- [Exercise]
Below is a listing; repeat exactly the lines from the one containing "9:30 – 10:20 H. RONDA DE PRESENTACIONES" to the one containing "sebenarnya mau mendengar atau mau", both included.

- [Exercise input]
=-=-=-=-=

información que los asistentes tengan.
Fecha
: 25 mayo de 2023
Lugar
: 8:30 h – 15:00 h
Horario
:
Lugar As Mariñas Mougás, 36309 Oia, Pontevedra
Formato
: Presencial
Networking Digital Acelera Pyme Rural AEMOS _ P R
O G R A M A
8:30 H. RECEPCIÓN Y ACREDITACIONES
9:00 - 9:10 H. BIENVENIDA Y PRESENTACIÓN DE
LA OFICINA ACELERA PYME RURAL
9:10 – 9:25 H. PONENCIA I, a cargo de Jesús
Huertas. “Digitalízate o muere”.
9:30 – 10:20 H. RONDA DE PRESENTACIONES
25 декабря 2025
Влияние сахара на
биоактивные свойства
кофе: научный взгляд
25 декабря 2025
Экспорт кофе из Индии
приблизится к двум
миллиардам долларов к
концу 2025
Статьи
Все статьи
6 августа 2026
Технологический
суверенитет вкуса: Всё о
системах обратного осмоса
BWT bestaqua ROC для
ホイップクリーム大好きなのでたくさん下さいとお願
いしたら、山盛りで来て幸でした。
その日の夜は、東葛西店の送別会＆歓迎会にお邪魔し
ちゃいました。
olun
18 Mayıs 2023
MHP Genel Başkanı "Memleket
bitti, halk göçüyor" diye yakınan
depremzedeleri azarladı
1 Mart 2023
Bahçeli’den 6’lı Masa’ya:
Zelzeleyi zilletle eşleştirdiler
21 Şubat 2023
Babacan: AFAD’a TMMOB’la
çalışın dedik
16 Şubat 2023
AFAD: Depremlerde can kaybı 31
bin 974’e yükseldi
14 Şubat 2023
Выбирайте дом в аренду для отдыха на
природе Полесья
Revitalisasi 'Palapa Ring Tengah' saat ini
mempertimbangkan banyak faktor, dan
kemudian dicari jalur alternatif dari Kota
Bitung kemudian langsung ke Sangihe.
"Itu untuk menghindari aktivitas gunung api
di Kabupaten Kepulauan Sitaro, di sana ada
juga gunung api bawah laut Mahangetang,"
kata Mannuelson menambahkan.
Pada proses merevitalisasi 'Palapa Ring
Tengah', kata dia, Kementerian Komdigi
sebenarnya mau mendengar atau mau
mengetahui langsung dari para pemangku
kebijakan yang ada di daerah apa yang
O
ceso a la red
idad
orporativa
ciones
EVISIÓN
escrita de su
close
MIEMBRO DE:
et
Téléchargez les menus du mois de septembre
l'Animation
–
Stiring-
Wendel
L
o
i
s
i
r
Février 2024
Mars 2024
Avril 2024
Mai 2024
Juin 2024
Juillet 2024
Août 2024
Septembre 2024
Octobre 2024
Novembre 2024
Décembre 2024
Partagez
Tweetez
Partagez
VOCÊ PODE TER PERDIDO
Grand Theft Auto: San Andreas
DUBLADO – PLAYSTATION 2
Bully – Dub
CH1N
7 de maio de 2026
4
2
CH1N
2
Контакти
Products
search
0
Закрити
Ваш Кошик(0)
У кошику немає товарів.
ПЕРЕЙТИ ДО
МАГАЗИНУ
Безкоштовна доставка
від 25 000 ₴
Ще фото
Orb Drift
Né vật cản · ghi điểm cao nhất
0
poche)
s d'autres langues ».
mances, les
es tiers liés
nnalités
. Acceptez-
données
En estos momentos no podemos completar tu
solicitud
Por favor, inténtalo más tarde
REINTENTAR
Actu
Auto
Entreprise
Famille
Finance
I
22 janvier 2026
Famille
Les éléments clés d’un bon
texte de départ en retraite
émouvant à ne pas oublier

=-=-=-=-=

- [Answer for the task]
9:30 – 10:20 H. RONDA DE PRESENTACIONES
25 декабря 2025
Влияние сахара на
биоактивные свойства
кофе: научный взгляд
25 декабря 2025
Экспорт кофе из Индии
приблизится к двум
миллиардам долларов к
концу 2025
Статьи
Все статьи
6 августа 2026
Технологический
суверенитет вкуса: Всё о
системах обратного осмоса
BWT bestaqua ROC для
ホイップクリーム大好きなのでたくさん下さいとお願
いしたら、山盛りで来て幸でした。
その日の夜は、東葛西店の送別会＆歓迎会にお邪魔し
ちゃいました。
olun
18 Mayıs 2023
MHP Genel Başkanı "Memleket
bitti, halk göçüyor" diye yakınan
depremzedeleri azarladı
1 Mart 2023
Bahçeli’den 6’lı Masa’ya:
Zelzeleyi zilletle eşleştirdiler
21 Şubat 2023
Babacan: AFAD’a TMMOB’la
çalışın dedik
16 Şubat 2023
AFAD: Depremlerde can kaybı 31
bin 974’e yükseldi
14 Şubat 2023
Выбирайте дом в аренду для отдыха на
природе Полесья
Revitalisasi 'Palapa Ring Tengah' saat ini
mempertimbangkan banyak faktor, dan
kemudian dicari jalur alternatif dari Kota
Bitung kemudian langsung ke Sangihe.
"Itu untuk menghindari aktivitas gunung api
di Kabupaten Kepulauan Sitaro, di sana ada
juga gunung api bawah laut Mahangetang,"
kata Mannuelson menambahkan.
Pada proses merevitalisasi 'Palapa Ring
Tengah', kata dia, Kementerian Komdigi
sebenarnya mau mendengar atau mau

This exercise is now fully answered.